Ellen Airgood and I met years ago at a diner she and her husband, Rick, own and run in Michigan’s breathtaking Upper Peninsula. She would serve breakfast to me and a writer friend on our annual excursions to the area. Years later, while reading her first novel, South of Superior, I pondered, “How does this hard-working person find the time to write about these complex characters with such skill and grace?”

Then I recalled what I tell aspiring writers: “If you want to become a writer, you won’t, but if you must become a writer, you will. It’s a calling.”

Airgood heard the calling at age ten, when she began to write poetry. But growing up on a farm in rural Michigan, she became fascinated by the beauty and wonder of her natural surroundings. Later, she earned her Bachelor’s at the University of Michigan’s School of Natural Resources. She graduated summa cum laude, a distinction that helped launch her early career in environmental science. Then one day, she wandered into a U.P. sandwich shop and met the person who would change her life trajectory. Now, the author says she learned everything she knows about writing from working in a diner.

In this new book, Laurel Hill, a young single mother who scratches out a living with a patchwork of jobs, lives in Michigan’s Upper Peninsula with her precocious, ten-year-old daughter, Skye. Tin Camp Road (Riverhead) is a warm, big-hearted novel about their struggles to overcome poverty and find a way to survive and thrive on the margins of society. It was my pleasure to talk to Ellen just before her book’s publication on August 3, 2021.

Interview:

Philip Caputo: You’re one of the busiest, hardest-working people I know. Up before the sun to bake muffins for sale at the diner you and your husband run; work the register and wait tables all day; close up, then drive twenty miles home. Wears me out just to think about it. How have you found the time and energy to write four novels?

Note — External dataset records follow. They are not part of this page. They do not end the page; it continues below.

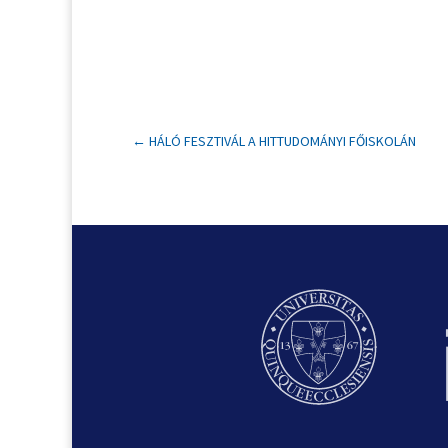
←
HÁLÓ FESZTIVÁL A HITTUDOMÁNYI FŐISKOLÁN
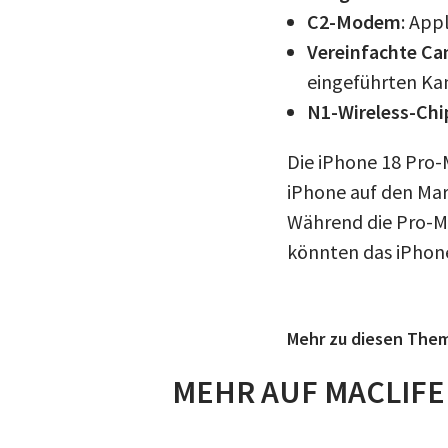
C2-Modem
: App
Vereinfachte Ca
eingeführten Ka
N1-Wireless-Chi
Die iPhone 18 Pro
iPhone auf den Mar
Während die Pro-Mo
könnten das iPhone
Mehr zu diesen The
MEHR AUF MACLIFE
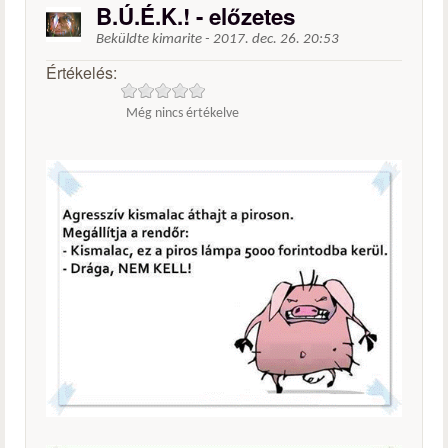
B.Ú.É.K.! - előzetes
Beküldte
kimarite
-
2017. dec. 26. 20:53
Értékelés:
Még nincs értékelve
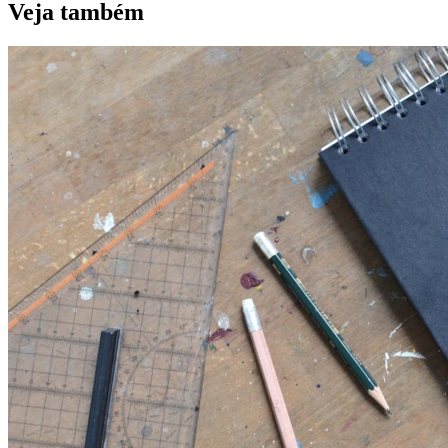
Veja também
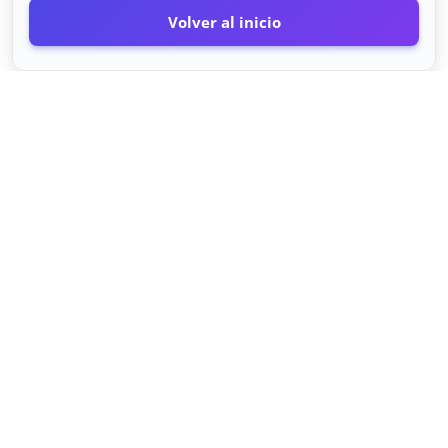
Volver al inicio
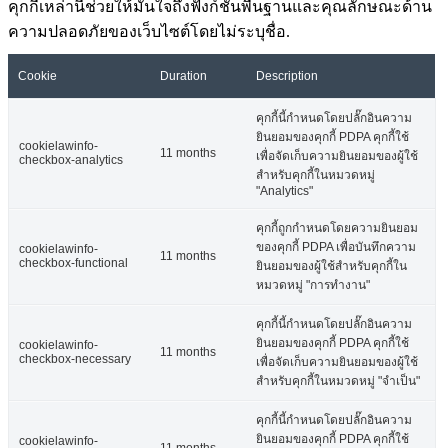
คุกกี้เหล่านี้ช่วยให้มั่นใจถึงฟังก์ชันพื้นฐานและคุณลักษณะด้าน
ความปลอดภัยของเว็บไซต์โดยไม่ระบุชื่อ.
Cookie
Duration
Description
คุกกี้นี้กำหนดโดยปลั๊กอินความ
ยินยอมของคุกกี้ PDPA คุกกี้ใช้
cookielawinfo-
11 months
เพื่อจัดเก็บความยินยอมของผู้ใช้
checkbox-analytics
สำหรับคุกกี้ในหมวดหมู่
"Analytics"
คุกกี้ถูกกำหนดโดยความยินยอม
ของคุกกี้ PDPA เพื่อบันทึกความ
cookielawinfo-
11 months
checkbox-functional
ยินยอมของผู้ใช้สำหรับคุกกี้ใน
หมวดหมู่ "การทำงาน"
คุกกี้นี้กำหนดโดยปลั๊กอินความ
ยินยอมของคุกกี้ PDPA คุกกี้ใช้
cookielawinfo-
11 months
checkbox-necessary
เพื่อจัดเก็บความยินยอมของผู้ใช้
สำหรับคุกกี้ในหมวดหมู่ "จำเป็น"
คุกกี้นี้กำหนดโดยปลั๊กอินความ
ยินยอมของคุกกี้ PDPA คุกกี้ใช้
cookielawinfo-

Ellen Airgood: Didn’t somebody say that in work lies man’s salvation? Or did I make that up to explain my own life to myself? But yes, our diner demands a great deal. When customers ask how I find the time to write, I usually tell them I don’t know. That’s the truth. But a fuller truth is that I’ve done most of my writing in the diner’s quietest months—Novembers and Aprils—and now in its off-seasons, since we’re no longer open in the winter. Plus, I write slowly. I worked on my first published novel, South of Superior, over the course of seven years. Same with Tin Camp Road.

When things are going well, time rearranges itself and expands. That doesn’t happen often enough, but it’s a welcome occurrence when it does. And while the diner demands a lot, it gives a lot too. I’m sure my diner life helps me develop my characters. I listen to so many people; observe them; work with them; love them (mostly), ultimately. And the business with its ceaseless demands creates a need in me for refuge; writing has often been that refuge. It’s a way for me to have a life apart from the diner and is probably my own stab at immortality, which I think every human makes one way or another.

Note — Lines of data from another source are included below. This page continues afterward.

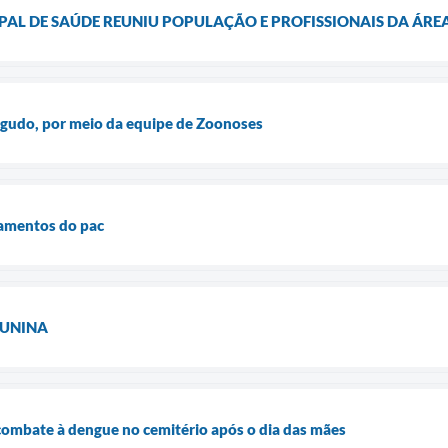
PAL DE SAÚDE REUNIU POPULAÇÃO E PROFISSIONAIS DA ÁRE
Agudo, por meio da equipe de Zoonoses
pamentos do pac
JUNINA
combate à dengue no cemitério após o dia das mães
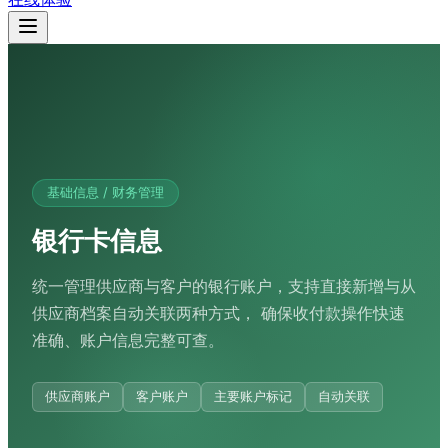
基础信息 / 财务管理
银行卡信息
统一管理供应商与客户的银行账户，支持直接新增与从
供应商档案自动关联两种方式， 确保收付款操作快速
准确、账户信息完整可查。
供应商账户
客户账户
主要账户标记
自动关联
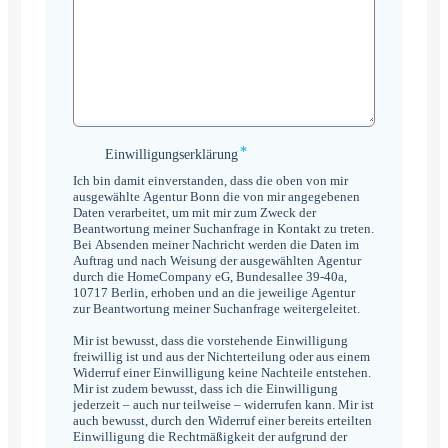
*
Einwilligungserklärung
Einwilligungserklärung
*
Ich bin damit einverstanden, dass die oben von mir
ausgewählte Agentur Bonn die von mir angegebenen
Daten verarbeitet, um mit mir zum Zweck der
Beantwortung meiner Suchanfrage in Kontakt zu treten.
Bei Absenden meiner Nachricht werden die Daten im
Auftrag und nach Weisung der ausgewählten Agentur
durch die HomeCompany eG, Bundesallee 39-40a,
10717 Berlin, erhoben und an die jeweilige Agentur
zur Beantwortung meiner Suchanfrage weitergeleitet.
Mir ist bewusst, dass die vorstehende Einwilligung
freiwillig ist und aus der Nichterteilung oder aus einem
Widerruf einer Einwilligung keine Nachteile entstehen.
Mir ist zudem bewusst, dass ich die Einwilligung
jederzeit – auch nur teilweise – widerrufen kann. Mir ist
auch bewusst, durch den Widerruf einer bereits erteilten
Einwilligung die Rechtmäßigkeit der aufgrund der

Bottom line, I guess it’s a matter of dogged determination, a doggedness that borders (crosses the border?) on dumb. All those hours spent pushing and pulling at sentences when I could have been knitting a sweater.

You have written young adult as well as adult novels. Do you find the transition from one genre to another difficult, or is it frictionless?  For example, the relationship between Laurel Hill and her daughter, Skye, has strong echoes of similar relationships in your previous fiction; but most of the book is definitely aimed toward a mature audience, like the ambivalent feelings Jen and Laurel have toward one another.

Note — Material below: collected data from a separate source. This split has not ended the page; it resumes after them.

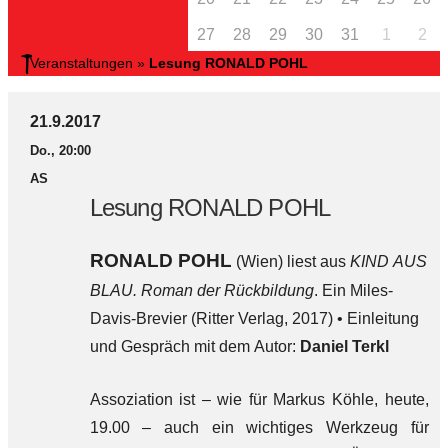
27
28
29
30
31
1
2
Veranstaltungen
»
Lesung RONALD POHL
21.9.2017
Do., 20:00
AS
Lesung RONALD POHL
RONALD POHL
(Wien) liest aus
KIND AUS
BLAU. Roman der Rückbildung
. Ein Miles-
Davis-Brevier (Ritter Verlag, 2017) • Einleitung
und Gespräch mit dem Autor:
Daniel Terkl
Assoziation ist – wie für Markus Köhle, heute,
19.00 – auch ein wichtiges Werkzeug für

I do find the transition pretty frictionless, as frictionless as writing gets for me, anyway. (Full disclosure: I often struggle to nail stories together.) A phrase that plods through my head on a regular basis is, “Words hard.” But as for the difference between writing adult and younger adult novels, I don’t really see one. In the diner, we always say my middle-grade books, Prairie Evers and The Education of Ivy Blake, are for ages eight to 108. I strive to write for and toward the essential truth of each character as well as I can. Kids’ issues and preoccupations are different than adults’, but they are just as riveting and real. Life is perplexing, nuanced, and full of challenges at every age.

I also always keep in mind that childhood has been redefined in our era and culture to go on for a long time, but that hasn’t always been the case. So, I don’t write down to kids or up to adults. I just write as well as I can to reveal the heart of each story.

Given its setting in northern Michigan, Tin Camp Road might be considered by some to be a regional novel. But I thought it reached well beyond its place to capture the lives of rural women, particularly single mothers with limited resources, in all parts of the country. Were you aiming for this universality or did it just turn out that way?

I’m just going to take a few moments to bask in that compliment. And to answer: I aimed at universality. With care and fierceness, I aimed. I’m beyond gratified that you feel I hit my mark. Your question makes me wonder if you think that classifying almost any literature as “regional” makes a lot of sense. Doesn’t any strong literature pay close attention to its setting?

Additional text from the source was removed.